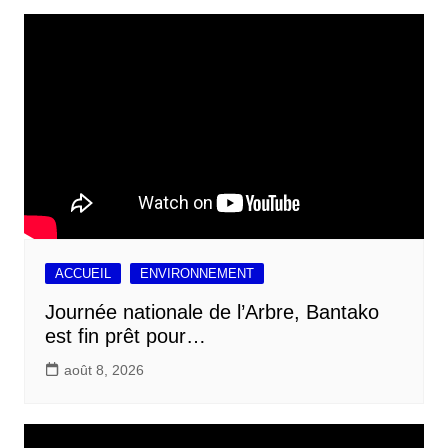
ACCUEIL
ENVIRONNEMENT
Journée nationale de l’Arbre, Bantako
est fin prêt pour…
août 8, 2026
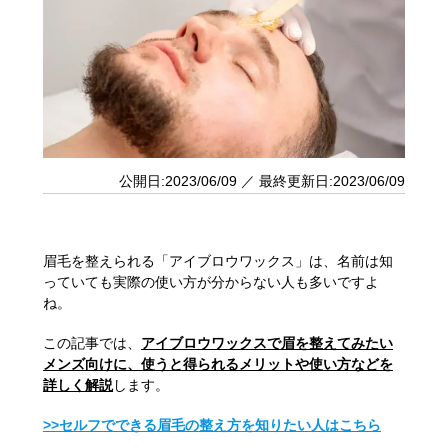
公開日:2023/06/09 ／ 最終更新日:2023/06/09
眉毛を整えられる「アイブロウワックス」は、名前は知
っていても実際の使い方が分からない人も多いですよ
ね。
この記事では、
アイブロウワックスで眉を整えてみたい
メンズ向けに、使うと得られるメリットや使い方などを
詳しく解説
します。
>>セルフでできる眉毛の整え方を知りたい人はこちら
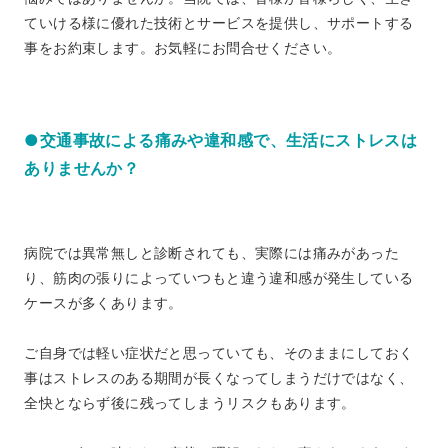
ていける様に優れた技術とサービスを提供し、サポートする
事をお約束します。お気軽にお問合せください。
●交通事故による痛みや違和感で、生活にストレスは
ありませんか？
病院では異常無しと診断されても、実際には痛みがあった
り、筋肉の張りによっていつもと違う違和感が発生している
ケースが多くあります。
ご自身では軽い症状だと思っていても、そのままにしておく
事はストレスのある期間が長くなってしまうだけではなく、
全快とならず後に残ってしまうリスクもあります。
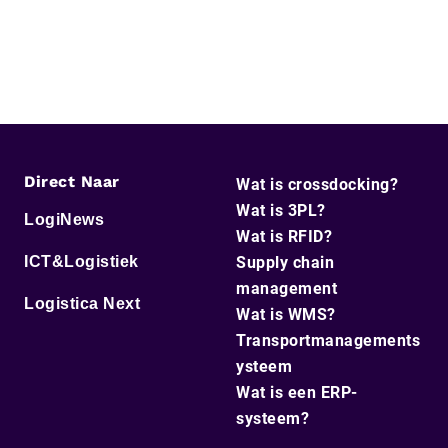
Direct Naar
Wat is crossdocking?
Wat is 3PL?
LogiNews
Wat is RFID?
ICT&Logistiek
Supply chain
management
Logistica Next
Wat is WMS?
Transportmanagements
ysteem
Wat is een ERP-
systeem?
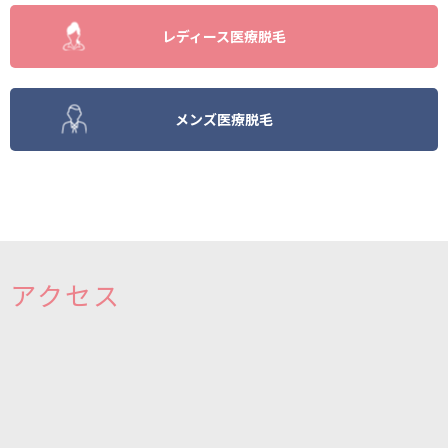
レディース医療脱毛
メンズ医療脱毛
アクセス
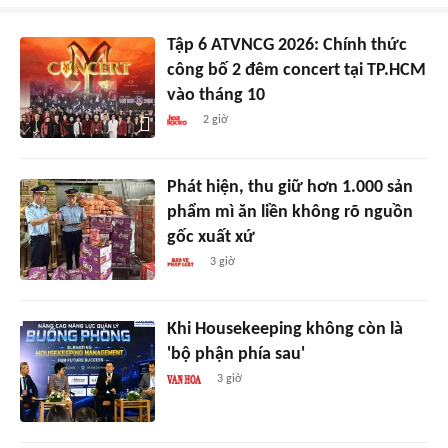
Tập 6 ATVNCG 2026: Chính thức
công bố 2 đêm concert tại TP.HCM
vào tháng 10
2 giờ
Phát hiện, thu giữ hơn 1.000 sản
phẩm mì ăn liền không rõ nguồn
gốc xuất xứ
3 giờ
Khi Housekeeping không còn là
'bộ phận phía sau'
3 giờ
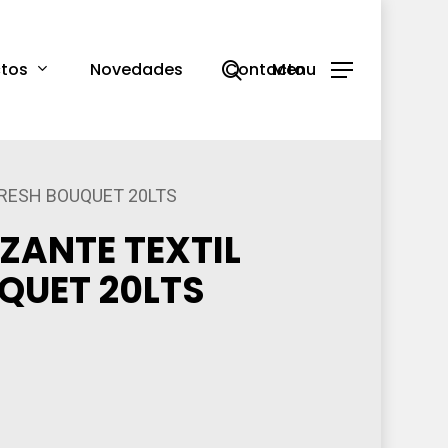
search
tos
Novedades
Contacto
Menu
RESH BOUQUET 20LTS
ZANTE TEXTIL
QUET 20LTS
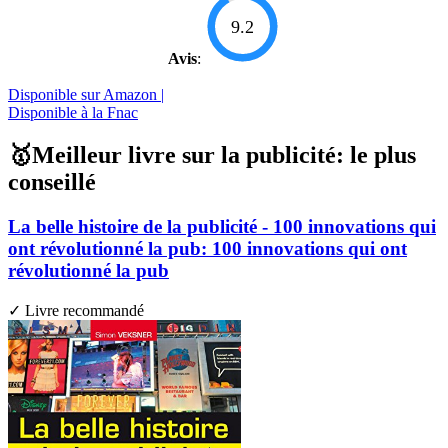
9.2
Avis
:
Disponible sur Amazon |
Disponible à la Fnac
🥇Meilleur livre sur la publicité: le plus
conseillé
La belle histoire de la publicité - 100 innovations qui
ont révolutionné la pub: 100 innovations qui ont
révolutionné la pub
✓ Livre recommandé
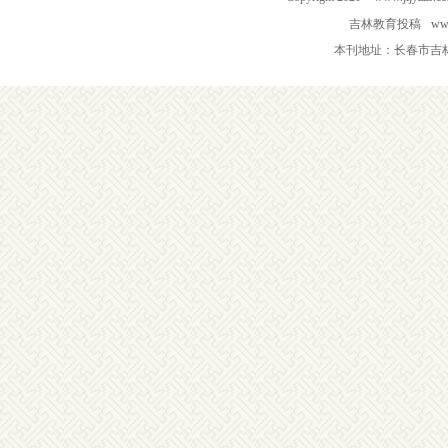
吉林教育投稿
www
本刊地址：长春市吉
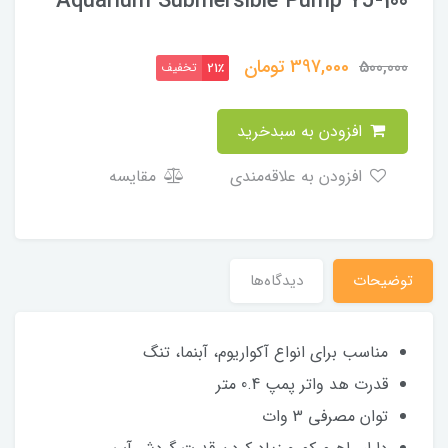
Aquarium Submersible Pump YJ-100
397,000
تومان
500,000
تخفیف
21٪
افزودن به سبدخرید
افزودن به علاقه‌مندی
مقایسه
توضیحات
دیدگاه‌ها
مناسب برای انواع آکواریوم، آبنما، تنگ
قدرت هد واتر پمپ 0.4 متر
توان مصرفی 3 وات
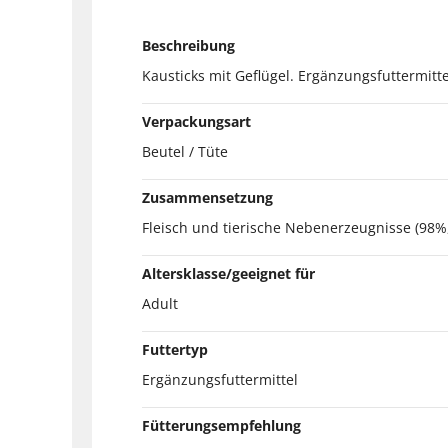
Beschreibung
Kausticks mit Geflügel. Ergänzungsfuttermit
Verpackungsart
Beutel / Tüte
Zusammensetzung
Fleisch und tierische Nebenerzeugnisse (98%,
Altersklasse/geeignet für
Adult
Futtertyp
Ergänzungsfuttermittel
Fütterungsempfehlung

(Work instruction) Report how many lines of the records above contain the word "افزودن", giving only the number.

(Written response) 2